**Dataset:**
----
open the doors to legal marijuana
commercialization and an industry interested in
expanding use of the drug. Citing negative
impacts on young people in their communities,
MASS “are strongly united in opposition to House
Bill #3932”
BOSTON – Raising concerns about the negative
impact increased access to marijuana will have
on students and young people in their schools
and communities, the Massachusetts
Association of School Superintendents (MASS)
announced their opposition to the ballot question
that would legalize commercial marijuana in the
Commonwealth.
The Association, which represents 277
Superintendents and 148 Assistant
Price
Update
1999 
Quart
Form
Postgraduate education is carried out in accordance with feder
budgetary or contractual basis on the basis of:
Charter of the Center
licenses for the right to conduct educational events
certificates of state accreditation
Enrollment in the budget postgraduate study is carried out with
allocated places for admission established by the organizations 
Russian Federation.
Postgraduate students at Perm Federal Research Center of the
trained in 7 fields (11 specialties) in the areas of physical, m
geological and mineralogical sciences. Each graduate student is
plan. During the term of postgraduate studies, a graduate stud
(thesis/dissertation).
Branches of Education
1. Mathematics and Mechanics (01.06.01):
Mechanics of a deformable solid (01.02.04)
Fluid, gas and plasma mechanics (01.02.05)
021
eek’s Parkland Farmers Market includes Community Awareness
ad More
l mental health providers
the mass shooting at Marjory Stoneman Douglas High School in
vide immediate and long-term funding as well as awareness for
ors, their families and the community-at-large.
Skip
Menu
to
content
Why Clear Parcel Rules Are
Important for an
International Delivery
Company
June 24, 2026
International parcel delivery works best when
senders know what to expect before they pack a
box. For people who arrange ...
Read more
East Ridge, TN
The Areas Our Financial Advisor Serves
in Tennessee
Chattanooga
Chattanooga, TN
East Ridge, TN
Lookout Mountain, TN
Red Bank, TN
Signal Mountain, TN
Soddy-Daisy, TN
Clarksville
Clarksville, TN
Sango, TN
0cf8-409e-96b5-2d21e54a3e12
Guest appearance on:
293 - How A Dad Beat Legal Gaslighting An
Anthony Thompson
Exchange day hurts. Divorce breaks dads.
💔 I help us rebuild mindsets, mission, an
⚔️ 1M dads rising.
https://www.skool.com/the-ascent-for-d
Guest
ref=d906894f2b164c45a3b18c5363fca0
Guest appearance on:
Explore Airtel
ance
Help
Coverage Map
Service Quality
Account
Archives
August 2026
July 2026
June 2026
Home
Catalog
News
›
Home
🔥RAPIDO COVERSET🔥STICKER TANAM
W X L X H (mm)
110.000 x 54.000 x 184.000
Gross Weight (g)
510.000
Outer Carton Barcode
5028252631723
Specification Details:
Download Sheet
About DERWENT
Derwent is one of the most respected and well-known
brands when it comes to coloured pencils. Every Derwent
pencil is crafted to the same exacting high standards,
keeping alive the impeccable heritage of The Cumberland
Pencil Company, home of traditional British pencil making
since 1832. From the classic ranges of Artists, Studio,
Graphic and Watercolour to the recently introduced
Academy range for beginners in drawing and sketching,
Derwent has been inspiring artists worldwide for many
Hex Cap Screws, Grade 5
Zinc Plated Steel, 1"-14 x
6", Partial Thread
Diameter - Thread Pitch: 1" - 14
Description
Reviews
----
**What you should do:** Repeat the material word for word from its opening line up to and including the line containing "and communities, the Massachusetts".

**Result of this task:**
open the doors to legal marijuana
commercialization and an industry interested in
expanding use of the drug. Citing negative
impacts on young people in their communities,
MASS “are strongly united in opposition to House
Bill #3932”
BOSTON – Raising concerns about the negative
impact increased access to marijuana will have
on students and young people in their schools
and communities, the Massachusetts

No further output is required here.